The Mabee Farm is typical of the type of building I am seeking out for this project. Relatively unknown, this Historic Site is comprised of three buildings which have undergone very little change since the current site configuration which dates from before the Revolution. At this very moment plans are being made to preserve these structures from further ruin. A much needed renovation program is about to begin which will insure that these buildings remain standing. Unfortunately, as with all renovations, certain aspects of the original structures will be lost. These photographs are the only quality visuals to adequately describe these structures in their present state. Although extremely weakened, the viewer can readily see many key aspects of the construction techniques used by the early colonists.

 The Jan Pieterse Mabee farm in Rotterdam Junction, Schenectady County, NY is recorded by State of New York historians as having been first occupied in 1670 at what was then at the western extreme of settlement in the Mohawk Valley. A national Historical Register Site, it has been in continual residential use ever since that date. It was originally owned by one Daniel Janse van Antwerpen, a Schenectady fur trader, farmer and land speculator- who sold the farm to Jan Mabee in 1706. The farm remained in the ownership of Mabee and his descendants for 287 years passing by will until January of 1992 when George E. Franchere of Dunedio, Florida, the last Mabee family heir, respecting the wishes of his mother and aunt, donated it to the Schenectady County Historical Society for public use, display, and preservation.

The ancient residential structures are three in number: a Stone House built in about 1680 and expanded in 1709; a wood frame Mabee Inn, operated as a hotel catering to river men from about the years 1730 to 1820; and a brick/half frame Slave Quarters, apparently constructed in about 1730 upon the stone foundations of the earliest structure built by about 1670. In about 1870 an enclosed porch was added tying the Inn to the Stone House.
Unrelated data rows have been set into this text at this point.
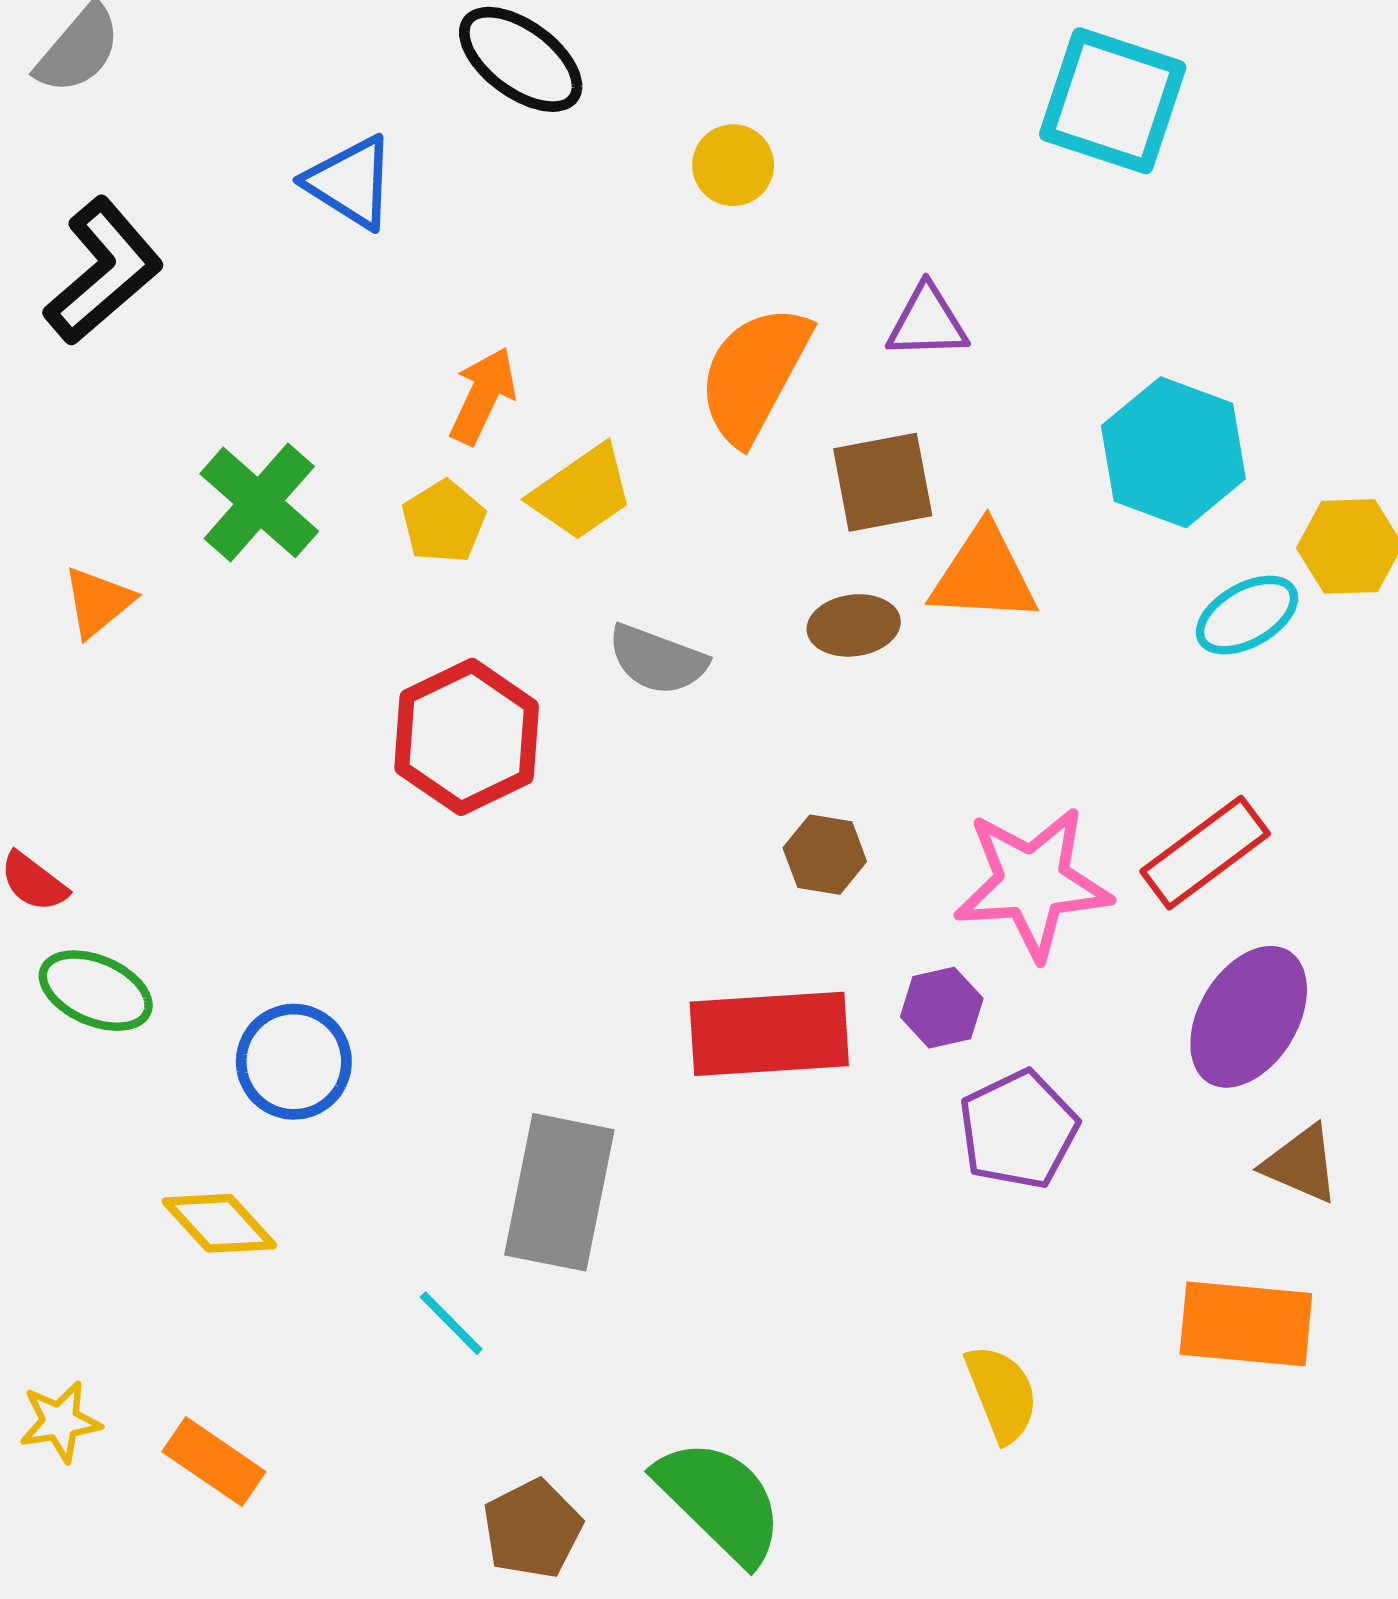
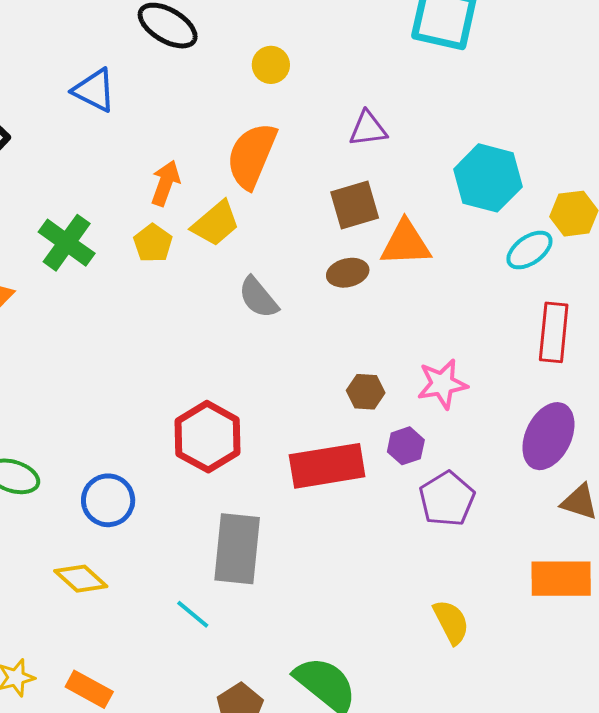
orange semicircle: (754, 374) -> (252, 156), moved
gray semicircle: (657, 660) -> (258, 297), turned 36
red hexagon: (467, 737) -> (208, 437), moved
red rectangle: (1205, 853) -> (554, 332), moved, turned -42
brown hexagon: (825, 855) -> (366, 392), moved
pink star: (1033, 883) -> (442, 384), size x0.7

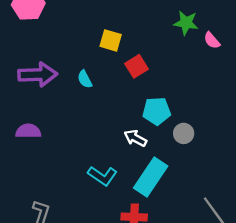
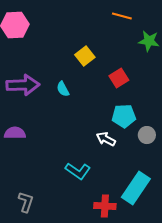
yellow square: (111, 40) -> (85, 56), turned 36
red square: (137, 66) -> (119, 78), moved
cyan rectangle: (151, 177) -> (136, 188), moved

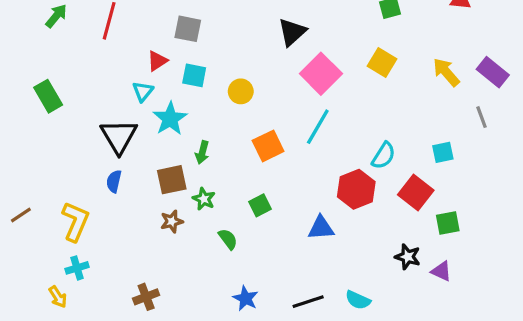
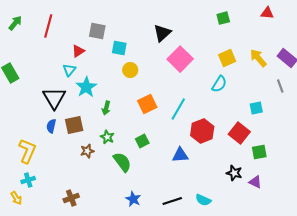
yellow square: (382, 63) -> (227, 58), moved, turned 36
cyan square: (194, 75) -> (119, 48), moved
cyan line: (318, 127) -> (178, 109), moved
cyan semicircle: (384, 156) -> (219, 84), moved
brown square: (172, 180) -> (74, 125), moved
green semicircle: (228, 239) -> (122, 162), size x1.5

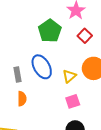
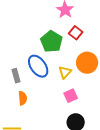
green pentagon: (50, 31) -> (51, 42), moved

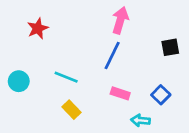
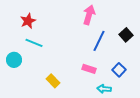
black square: (170, 47) -> (126, 35), turned -32
blue line: (112, 55) -> (99, 41), moved
cyan line: (66, 77) -> (34, 43), moved

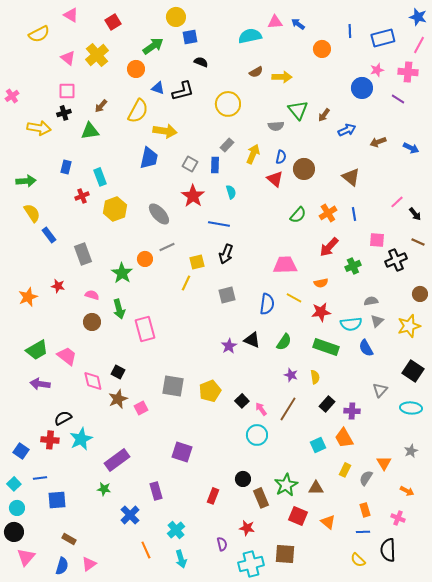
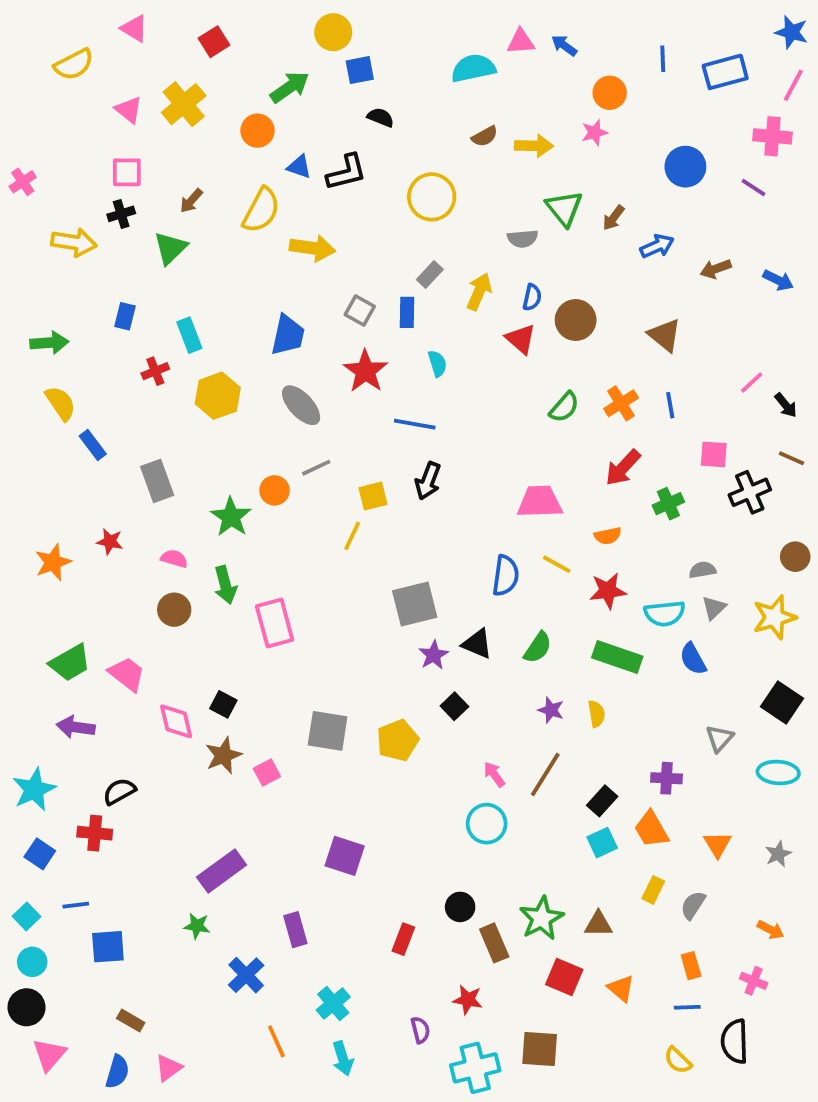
pink star: (377, 70) -> (595, 133), moved
green triangle: (90, 131) -> (170, 248), turned -36
blue trapezoid: (149, 158) -> (288, 335), moved
gray square: (227, 295) -> (415, 604), moved, size x1.4
black square: (242, 401) -> (454, 706), moved
black rectangle: (327, 404) -> (602, 801), moved
cyan star: (81, 439) -> (34, 790), moved
orange triangle: (384, 463) -> (718, 844), moved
The fur trading monopoly belonged to residents of Albany and the earliest structure was apparently a cellar hole house used as an illicit fur trading post. In the 1660's Van Antwerpen was charged with trading on at least two occasions and fined so it is possible the cellar hole structure predates the year 1670. The height of the stone foundations of the Slave Quarters cellar, the fireplace in that cellar, and the cellar windows extending originally about 20 inches below the present ground level and later partially filled with masonry, all suggest the original use of the foundations. That the cellar hole house was occupied during construction of the Stone House is shown by the original Stone House entrance door, later converted to a window, located close to the cellar house entryway.

Photographs taken in 1909 prior to the dredging of the Mohawk for the Barge canal show that the river periodically flooded the farm. for that reason, dirt removed from the cellar hole of the Stone House had not been carted away but had been used to raise the level of the ground. When the Inn and Slave Quarters were built in about 1730, the dirt removed from the cellar hole of the Inn had been similarly used. It was in about 1730 also that the Slave Quarters building was built as a two story structure on the foundations of the original structure, the cellar windows partially closed, and the land raised against flooding.

Documentation for the above is scanty. Court records and land patents; deeds of sale, wills, and inventories of estates; family letters and business records; local histories; records of other cellar holes houses; artifacts such as a sign for the Mabee Inn, all contribute to the above account. There are indications that at times family members occupied the Slave Quarters and the Inn. Much of the evidence is soft and dates are approximate. Archaeologic investigations and closer inspection of documents may harden up some information, but much is and will remain well-informed guesswork from what evidence is at hand.

---Jon van Schaick, AB, MEd

The 'Slave Quarters" at Mabee Farm

The brick house, one of three structures at the Mabee Farm is commonly referred to as "The Slave Quarters". But was this really the home of slaves during the period of time slavery was an accepted institution in what was to become America?

The contemporary historian, when studying slavery, is faced with a dilemma: there is very little physical evidence throughout the Hudson Valley on slavery. As pointed out by Prof. A.J. Williams-Myers in his book Long Hammering, all evidence that slavery ever existed has been obliterated so we are left with very little physical evidence which directly relates to the Black experience in the rural areas of what was New Netherland. We do know that the Mabee farm, like so many other small family run farms did use slaves, usually two or three adults. We know from lists of property that the Mabee's did own slaves. Where these slaves lived is open to interpretation. It is very likely the slaves, when not engaged in work, would congregate in the kitchen- which was located in the cellar of the building in question. It is also generally accepted as fact that the slaves would sleep in the upstairs or "attic" of the house. The third floor of the brick building would appear to satisfy this requirement.